### EXERCISE BRIEF:
Report how many lines in the data include the string "alumnos", and add nothing else.

### EXTRACTED INFORMATION:
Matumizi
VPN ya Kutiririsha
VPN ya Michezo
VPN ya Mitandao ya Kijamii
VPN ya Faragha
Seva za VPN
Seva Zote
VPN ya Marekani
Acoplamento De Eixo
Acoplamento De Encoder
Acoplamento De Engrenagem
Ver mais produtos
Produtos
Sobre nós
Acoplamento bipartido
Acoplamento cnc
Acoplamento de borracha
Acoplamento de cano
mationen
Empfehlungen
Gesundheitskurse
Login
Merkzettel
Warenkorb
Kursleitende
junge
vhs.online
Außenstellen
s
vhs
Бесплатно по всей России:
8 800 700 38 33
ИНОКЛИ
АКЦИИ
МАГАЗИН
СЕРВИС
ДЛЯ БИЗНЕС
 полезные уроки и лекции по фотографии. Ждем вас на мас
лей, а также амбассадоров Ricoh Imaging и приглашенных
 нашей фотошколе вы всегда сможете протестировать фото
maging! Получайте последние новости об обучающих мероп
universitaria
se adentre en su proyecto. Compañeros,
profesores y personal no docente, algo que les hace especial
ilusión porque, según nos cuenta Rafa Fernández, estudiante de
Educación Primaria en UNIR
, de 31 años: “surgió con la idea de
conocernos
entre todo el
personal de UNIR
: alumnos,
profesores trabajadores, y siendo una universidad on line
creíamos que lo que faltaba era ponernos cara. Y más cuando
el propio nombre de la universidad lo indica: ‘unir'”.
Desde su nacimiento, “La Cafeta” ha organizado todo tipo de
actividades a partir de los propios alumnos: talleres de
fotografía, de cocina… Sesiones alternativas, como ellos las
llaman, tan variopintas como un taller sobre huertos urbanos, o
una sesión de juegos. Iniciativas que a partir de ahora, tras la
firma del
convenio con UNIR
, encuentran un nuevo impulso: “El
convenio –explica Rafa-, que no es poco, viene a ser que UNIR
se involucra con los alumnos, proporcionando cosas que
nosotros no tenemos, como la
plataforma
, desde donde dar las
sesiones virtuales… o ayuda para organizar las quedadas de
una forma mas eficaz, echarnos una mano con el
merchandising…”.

### WRITTEN RESPONSE:
3